• [Input for this task]:
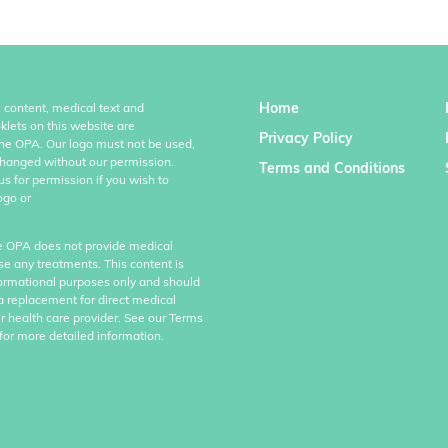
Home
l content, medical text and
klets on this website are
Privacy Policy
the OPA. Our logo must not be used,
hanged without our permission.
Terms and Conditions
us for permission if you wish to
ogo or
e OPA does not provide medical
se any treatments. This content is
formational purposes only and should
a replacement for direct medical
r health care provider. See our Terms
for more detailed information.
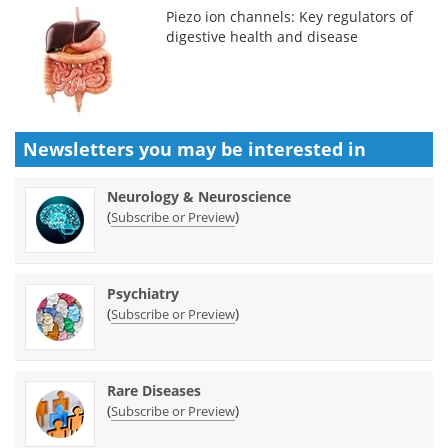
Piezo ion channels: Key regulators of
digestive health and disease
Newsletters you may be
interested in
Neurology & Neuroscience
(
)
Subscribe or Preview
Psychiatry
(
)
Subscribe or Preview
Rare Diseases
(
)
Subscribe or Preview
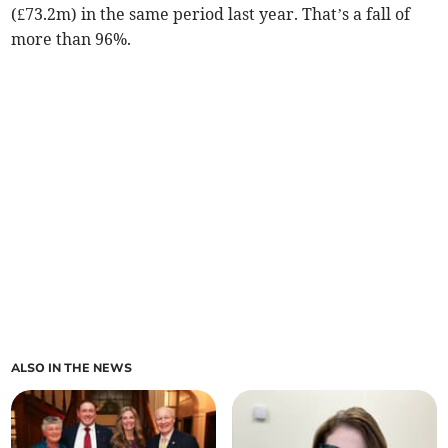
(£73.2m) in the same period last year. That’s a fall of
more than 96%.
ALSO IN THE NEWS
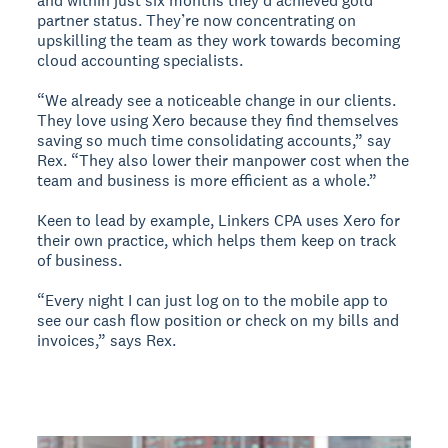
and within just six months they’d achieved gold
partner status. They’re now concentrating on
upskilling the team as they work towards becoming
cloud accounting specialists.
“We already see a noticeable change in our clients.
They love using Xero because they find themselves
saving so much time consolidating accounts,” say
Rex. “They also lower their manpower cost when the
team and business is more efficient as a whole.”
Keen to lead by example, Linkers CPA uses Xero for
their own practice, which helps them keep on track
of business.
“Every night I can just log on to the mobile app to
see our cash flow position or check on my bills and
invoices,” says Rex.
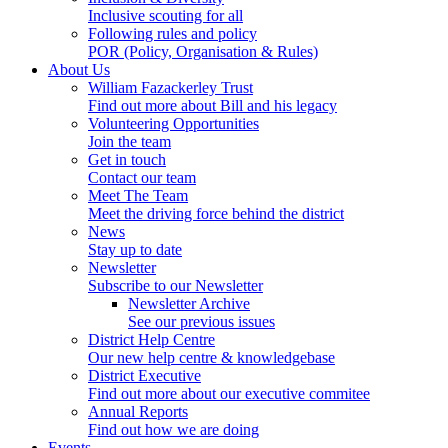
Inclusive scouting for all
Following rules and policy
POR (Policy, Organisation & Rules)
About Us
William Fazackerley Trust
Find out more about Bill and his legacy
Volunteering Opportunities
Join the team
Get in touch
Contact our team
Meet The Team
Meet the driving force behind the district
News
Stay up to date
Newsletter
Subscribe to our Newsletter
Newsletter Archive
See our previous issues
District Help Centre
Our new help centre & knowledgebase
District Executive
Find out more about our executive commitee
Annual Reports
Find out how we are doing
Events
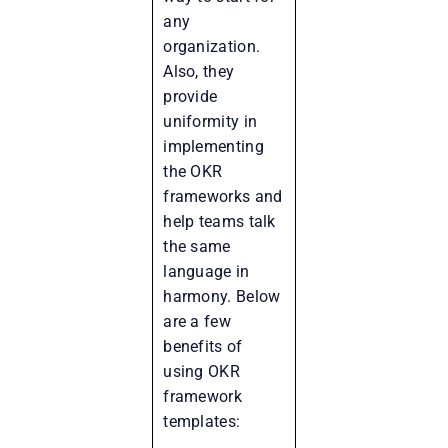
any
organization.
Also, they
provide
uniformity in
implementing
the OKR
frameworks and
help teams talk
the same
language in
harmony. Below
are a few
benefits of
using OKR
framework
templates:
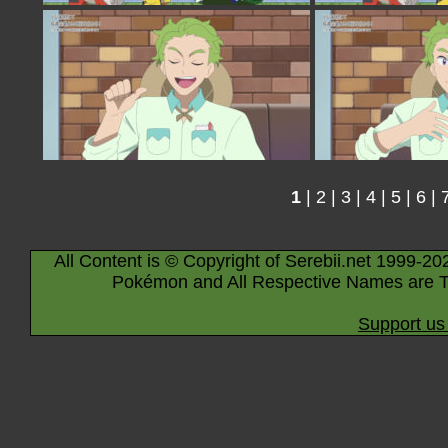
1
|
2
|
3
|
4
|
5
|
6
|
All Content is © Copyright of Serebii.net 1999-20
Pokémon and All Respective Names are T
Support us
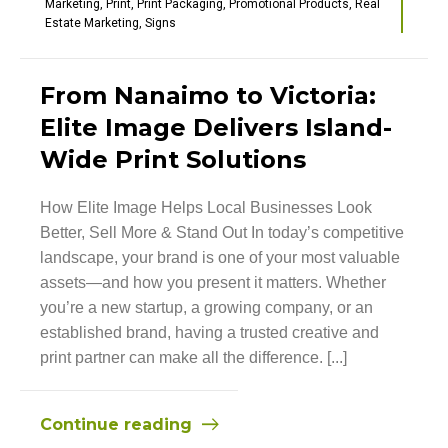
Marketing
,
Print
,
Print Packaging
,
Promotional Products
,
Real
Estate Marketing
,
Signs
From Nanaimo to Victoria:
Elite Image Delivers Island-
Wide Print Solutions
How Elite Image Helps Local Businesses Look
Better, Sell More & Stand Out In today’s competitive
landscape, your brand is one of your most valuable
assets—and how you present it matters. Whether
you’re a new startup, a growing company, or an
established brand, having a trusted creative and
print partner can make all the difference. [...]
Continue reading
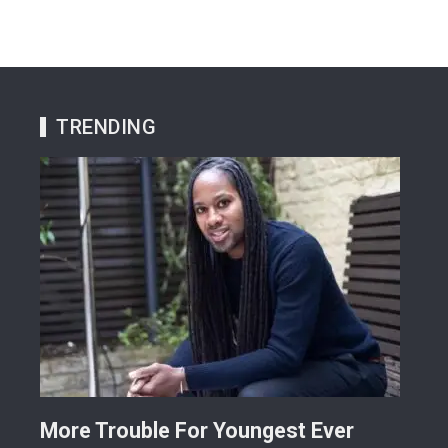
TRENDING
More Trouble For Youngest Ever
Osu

• [Task directions]: Would you retype all the material above exactly, apart from its pictures?

• [Written answer]:
Home
l content, medical text and
klets on this website are
Privacy Policy
the OPA. Our logo must not be used,
hanged without our permission.
Terms and Conditions
us for permission if you wish to
ogo or
e OPA does not provide medical
se any treatments. This content is
formational purposes only and should
a replacement for direct medical
r health care provider. See our Terms
for more detailed information.
Piezo ion channels: Key regulators of
digestive health and disease
Newsletters you may be
interested in
Neurology & Neuroscience
(
)
Subscribe or Preview
Psychiatry
(
)
Subscribe or Preview
Rare Diseases
(
)
Subscribe or Preview
(£73.2m) in the same period last year. That’s a fall of
more than 96%.
ALSO IN THE NEWS
and within just six months they’d achieved gold
partner status. They’re now concentrating on
upskilling the team as they work towards becoming
cloud accounting specialists.
“We already see a noticeable change in our clients.
They love using Xero because they find themselves
saving so much time consolidating accounts,” say
Rex. “They also lower their manpower cost when the
team and business is more efficient as a whole.”
Keen to lead by example, Linkers CPA uses Xero for
their own practice, which helps them keep on track
of business.
“Every night I can just log on to the mobile app to
see our cash flow position or check on my bills and
invoices,” says Rex.
Inclusive scouting for all
Following rules and policy
POR (Policy, Organisation & Rules)
About Us
William Fazackerley Trust
Find out more about Bill and his legacy
Volunteering Opportunities
Join the team
Get in touch
Contact our team
Meet The Team
Meet the driving force behind the district
News
Stay up to date
Newsletter
Subscribe to our Newsletter
Newsletter Archive
See our previous issues
District Help Centre
Our new help centre & knowledgebase
District Executive
Find out more about our executive commitee
Annual Reports
Find out how we are doing
Events
any
organization.
Also, they
provide
uniformity in
implementing
the OKR
frameworks and
help teams talk
the same
language in
harmony. Below
are a few
benefits of
using OKR
framework
templates:
1
|
2
|
3
|
4
|
5
|
6
|
All Content is © Copyright of Serebii.net 1999-20
Pokémon and All Respective Names are T
Support us
Marketing
,
Print
,
Print Packaging
,
Promotional Products
,
Real
Estate Marketing
,
Signs
From Nanaimo to Victoria:
Elite Image Delivers Island-
Wide Print Solutions
How Elite Image Helps Local Businesses Look
Better, Sell More & Stand Out In today’s competitive
landscape, your brand is one of your most valuable
assets—and how you present it matters. Whether
you’re a new startup, a growing company, or an
established brand, having a trusted creative and
print partner can make all the difference. [...]
Continue reading
TRENDING
More Trouble For Youngest Ever
Osu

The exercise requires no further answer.